Low code can come in a variety of forms, from drag and drop editors that allow anyone to build a custom workflow in minutes, to copy and paste embeddable widgets, to prebuilt code templates that only require you to change a couple of values to use.
Finally, pro code gives customers the greatest amount of flexibility, allowing them to build exactly what they want, how they want. Just as important as the APIs available are your developer community, documentation, and developer support mechanisms.
6. Telephony will become more contextual
Lastly, we predict that telephony will become more contextual and assist us in new more meaningful ways
Telephony is not just about HD audio content, but also enriching voice content with context. Every conversation carries context, insights and considerations that can be used for better business outcomes. Here are some examples of contextual voice features:
Conversation AI: Creating a voice-enabled “conversation assistant” that lives not only in the contact centres but in the simplest of UC platforms, which automatically helps employees get the real-time information they’re seeking. Think about the chatbots you see on websites today… except they talk to you instead of you having to type chats to them. Businesses can build these bots, trained within the context of the business, to help employees and customers get what they need without humans involved.

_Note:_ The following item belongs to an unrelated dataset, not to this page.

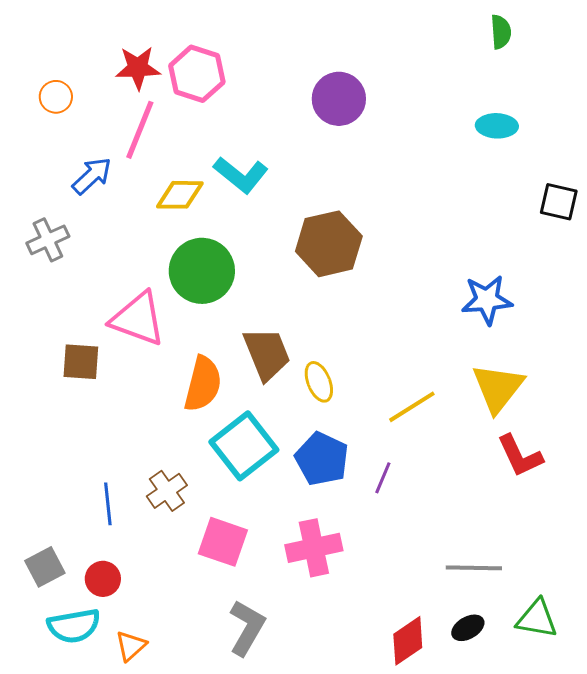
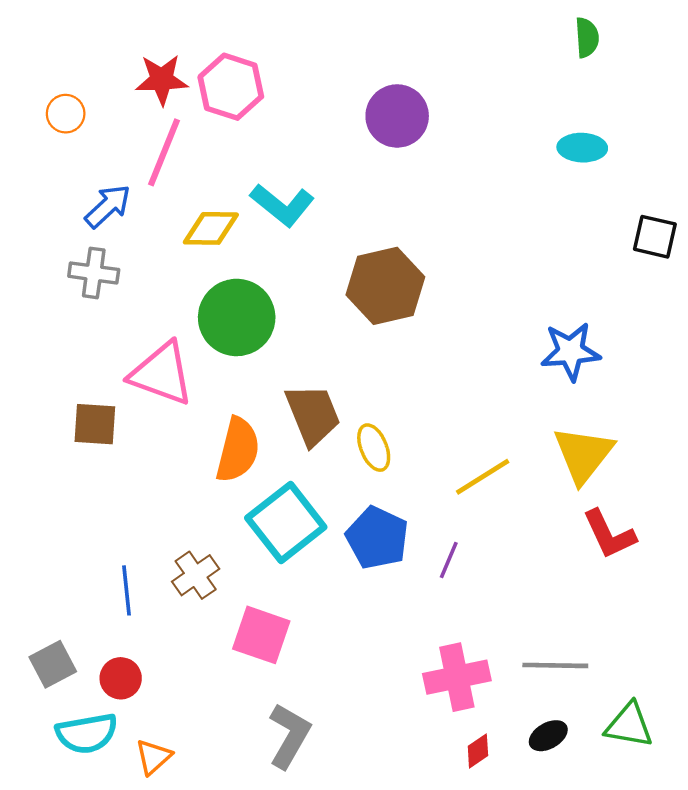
gray cross: (48, 240) -> (94, 273), moved, turned 33
pink cross: (314, 548) -> (457, 677), moved
red diamond: (408, 641) -> (478, 751), size x0.6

Another way telephony will enrich with more context is through including sentiment analysis, one of the most important CX strategies today. By using automatic speech recognition and natural language processing technologies, voice data can be analysed to reveal which responses evoke positive emotions based on the tone, pitch, and frequency of a customer or employee’s voice.

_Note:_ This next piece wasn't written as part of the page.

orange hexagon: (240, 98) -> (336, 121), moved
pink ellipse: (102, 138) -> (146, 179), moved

Normally sentiment analysis is done through the text data, But we have a lot of unused audio data. This is a huge opportunity for the industry to exploit. Sentiment analysis is used to provide businesses with the data they need to enhance the customer experience and get an edge over their competition.
BONUS PREDICTION: The inflection point of telephony and contact centre
And because we are overachievers, here is a bonus prediction for you: There is an inflection point between business telephony vs. contact centre. Businesses have to choose between:
- Best-of-suite: sourcing all UC and contact centre solutions from the same one-stop-shop vendor, simplifying the purchasing process and the integration effort, but possibly at the expense of limiting the flexibility of choice
- Best-of-breed: sourcing separately the UC and contact centre solutions that meet best both IT and business requirements, but possibly at the expense of a more complex purchasing and integration process
A simple cohabitation between UC and contact centre platforms is not enough. Managing contact centre and UC channels with a unified user experience requires a tight integration at server and client level, therefore the choice of technology becomes a critical success factor. Where I see the future headed is one global Telephony, one collaboration and contact centre platform, one vendor – all AI-enabled.

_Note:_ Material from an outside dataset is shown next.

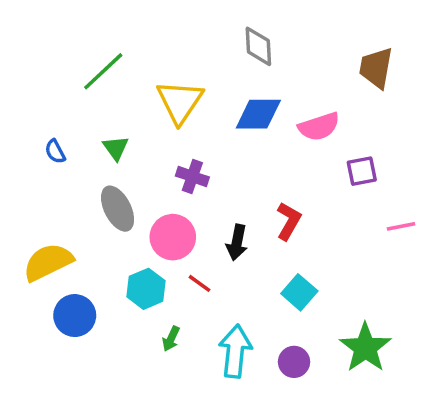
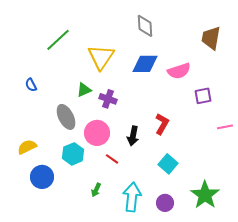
green triangle: (116, 148) -> (84, 90), moved, turned 42
yellow semicircle: (48, 262) -> (27, 147), size x0.7
cyan hexagon: (146, 289) -> (73, 154), moved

By responding to industry trends and listening to our 5M+ paid users, we are developing the voice technology that customers need today and years from now. RingCentral supports over 7 billion calling interactions every year across the globe. Enriching these interactions with voice capabilities that are omnipresent, intelligent, composable and contextual will help power us all forward into the future.
DISCLAIMER: This is not a commitment from RingCentral to the market or customers to launch these innovations anytime soon. This is not a roadmap blog, but a vision from the communications industry as a whole as to where telephony can go.